CG73997S - UK property rich collective investment vehicles: Transparency election: Overview

An election under TCGA92/SCH5AAA/para 8 provides, subject to certain conditions being met, for offshore collective investment vehicles which are transparent for income tax purposes to elect to be treated as a partnership for the purposes of chargeable gains and related provisions. This paragraph is intended to apply to entities such as, ‘Baker’ unit trusts, Luxembourg or French fonds commun du placement (FCPs), and Irish common contractual funds (CCFs).

The transparency election is not designed for, and is unlikely to be suitable for, CIVs that are widely held and regularly change investors, as the effect of investors investing or disposing of interests is likely to trigger regular disposals of other investors’ interests in the underlying assets (see section 4 of Statement of Practice D12). HMRC would anticipate the likely users of this election to be smaller, joint-venture arrangements where the investors are predominantly or wholly exempt to type and/or are unlikely to change regularly. It may also be appropriate where the CIV is essentially a captive vehicle in the structure of a larger fund

The effect of the transparency election is to treat the offshore CIV as a partnership for the purposes of capital gains (and related provisions), with the result that –

  • the CIV itself is not within the charge to tax on its gains;
  • an interest in the CIV is not an asset for capital gains purposes, so the investors are taxed on disposals of the underlying assets of the partnership.

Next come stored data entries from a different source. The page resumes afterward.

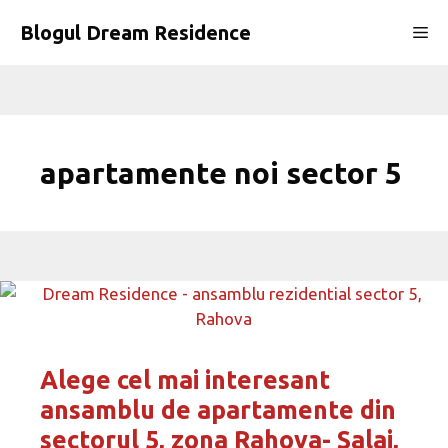
Sari
Blogul Dream Residence
Me
la
conținut
apartamente noi sector 5
Alege cel mai interesant
ansamblu de apartamente din
sectorul 5, zona Rahova- Salaj,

When they dispose of their interest in the partnership, they will be disposing of their fractional interest in the underlying assets.
  • Section 12AA Taxes Management Act applies and the CIV will be required to deliver an annual partnership return, providing the details of any disposals by the CIV of chargeable assets in the period

An investor who is exempt from capital gains would therefore be able to directly engage that exemption on disposal of assets by the CIV, as for capital gains purposes they will be disposing directly of those assets rather than the disposal being by the CIV.

Conditions for making the transparency election

The ability to make a transparency election is subject to the CIV being UK property rich at the time of the election, or having published scheme documents at that time clearly stating the intention of the CIV to invest predominantly in UK land such that it will be UK property rich.

Paragraph 8(1) states that it will apply to UK property rich CIVs that are transparent for income tax purposes except for partnerships (as an election would be unnecessary because partnerships are not deemed to be companies per paragraph (4)(1)(b))).

Paragraph 8(7) explains when a CIV would be considered transparent for income tax purposes. However, it does not attempt to define what makes a CIV transparent for income, that remains something to be determined by reference to case law principles. Instead, it assumes that analysis has already been applied and that as a conclusion of a CIV being transparent for income, a hypothetical UK resident individual invested in the CIV would be chargeable to income tax on his or her share of the vehicle’s income.

TCGA92/SCH5AAA/para 8(5) removes the need to consider whether or not an income transparent CIV would, on first principles, already be transparent for gains.